- Born: 29 October 1881 Budapest, Austria-Hungary
- Died: 7 February 1958 (aged 76) Lausanne, Switzerland
- Spouse: Lucia Királdi-Lukács
- Parent(s): Sándor Hatvany-Deutsch and Emma Hatvany-Deutsch

= Ferenc Hatvany =

Hungarian artist

Baron Ferenc Hatvany (29 October 1881 – 7 February 1958) was a Hungarian painter and art collector. A son of Sándor Hatvany-Deutsch and a member of the Hatvany-Deutsch family, he graduated in the Académie Julian in Paris. His collection included paintings by Tintoretto, Cézanne, Renoir, Ingres and Courbet, most notably L'Origine du monde and Femme nue couchée.

Artworks from his collection were initially confiscated and socialized during the short-lived Hungarian Soviet Republic in 1919. They were exhibited in the Hall of Art from 14 June onwards. During the Second World War, his art collection was placed in a bank vault in Budapest to protect it from the pro-Nazi Hungarian government, and the Hatvany family, which was Jewish, fled the country just before the Nazi takeover of Hungary in March 1944.

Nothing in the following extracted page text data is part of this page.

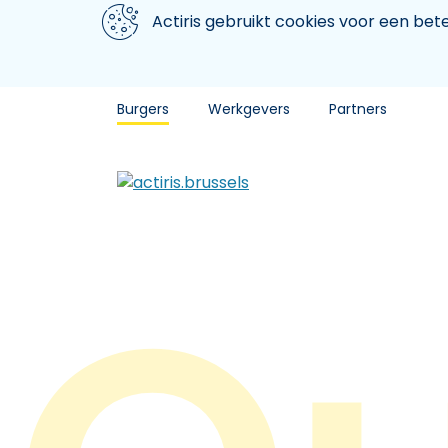
Aller au contenu principal
We gebruiken cookies
Actiris gebruikt cookies voor een be
Burgers
Werkgevers
Partners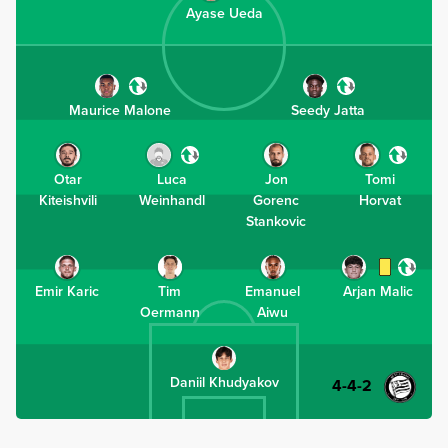
Ayase Ueda
Maurice Malone
Seedy Jatta
Otar
Luca
Jon
Tomi
Kiteishvili
Weinhandl
Gorenc
Horvat
Stankovic
Emir Karic
Tim
Emanuel
Arjan Malic
Oermann
Aiwu
Daniil Khudyakov
4-4-2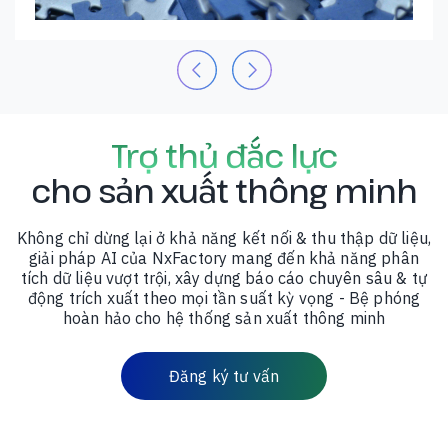
Trợ thủ đắc lực
cho sản xuất thông minh
Không chỉ dừng lại ở khả năng kết nối & thu thập dữ liệu,
giải pháp AI của NxFactory mang đến khả năng phân
tích dữ liệu vượt trội, xây dựng báo cáo chuyên sâu & tự
động trích xuất theo mọi tần suất kỳ vọng - Bệ phóng
hoàn hảo cho hệ thống sản xuất thông minh
Đăng ký tư vấn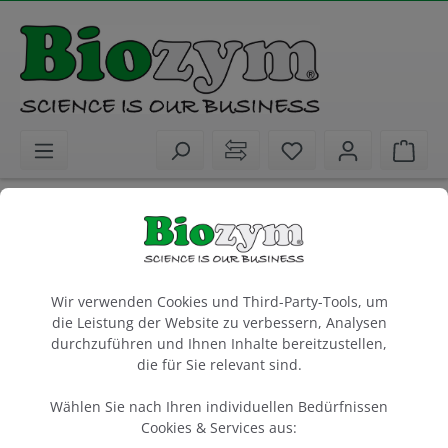
alt springen
Sie haben 0 Artike
Ware
Laborgeräte
Elektrophorese & Blotting
FlashGel-System und Zubehör
Cookie-Voreinstellungen
FlashGel DNA Kassette, 2.2% Agarose,
Wir verwenden Cookies und Third-Party-Tools, um
16+1
die Leistung der Website zu verbessern, Analysen
zweizeilig
durchzuführen und Ihnen Inhalte bereitzustellen,
die für Sie relevant sind.
9 Gele
Wählen Sie nach Ihren individuellen Bedürfnissen
Artikel-Nr.:
Lonza
Hersteller-Nr.:
857032
57032
Cookies & Services aus: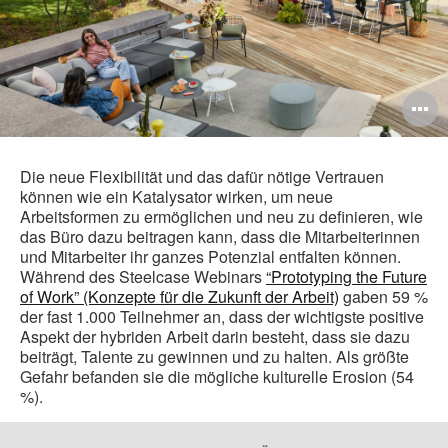
B
ö
Die neue Flexibilität und das dafür nötige Vertrauen
können wie ein Katalysator wirken, um neue
Arbeitsformen zu ermöglichen und neu zu definieren, wie
das Büro dazu beitragen kann, dass die Mitarbeiterinnen
und Mitarbeiter ihr ganzes Potenzial entfalten können.
Während des Steelcase Webinars
“Prototyping the Future
of Work” (Konzepte für die Zukunft der Arbeit)
gaben 59 %
der fast 1.000 Teilnehmer an, dass der wichtigste positive
Aspekt der hybriden Arbeit darin besteht, dass sie dazu
beiträgt, Talente zu gewinnen und zu halten. Als größte
Gefahr befanden sie die mögliche kulturelle Erosion (54
%).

Mystery surrounds the fate of the paintings, which appear to have been looted by Germans and then by Soviets. Towards the end of the Second World War his paintings were looted by Soviet troops but some were ransomed by Hatvany. In 1947 he emigrated to Paris. In 1955 L'Origine du monde was sold at auction for 1.5 million francs (the buyer was psychoanalyst Jacques Lacan). The lawyer Hans Deutsch filed a claim on behalf of Ferenc Hatvany against the German government and obtained compensation for him.

Paintings that were looted from Hatvany's collection are still hanging on museum walls in Budapest, Moscow, and Nizhny Novgorod. In 2005, the Hatvany heirs recovered Femme nue couchée (1862) after it resurfaced in 2000 in the hands of a Slovak art dealer. In 2014 an agreement was reached with the Tate for John Constable's Beaching A Boat, Brighton In 2021 Courbet's Baigneuses dans la forêt (1862) was restituted to the Hatvany heirs. The Monuments Men Foundation for the Preservation of Art printed the image of one of the missing paintings on a playing card in an effort to relaunch the search.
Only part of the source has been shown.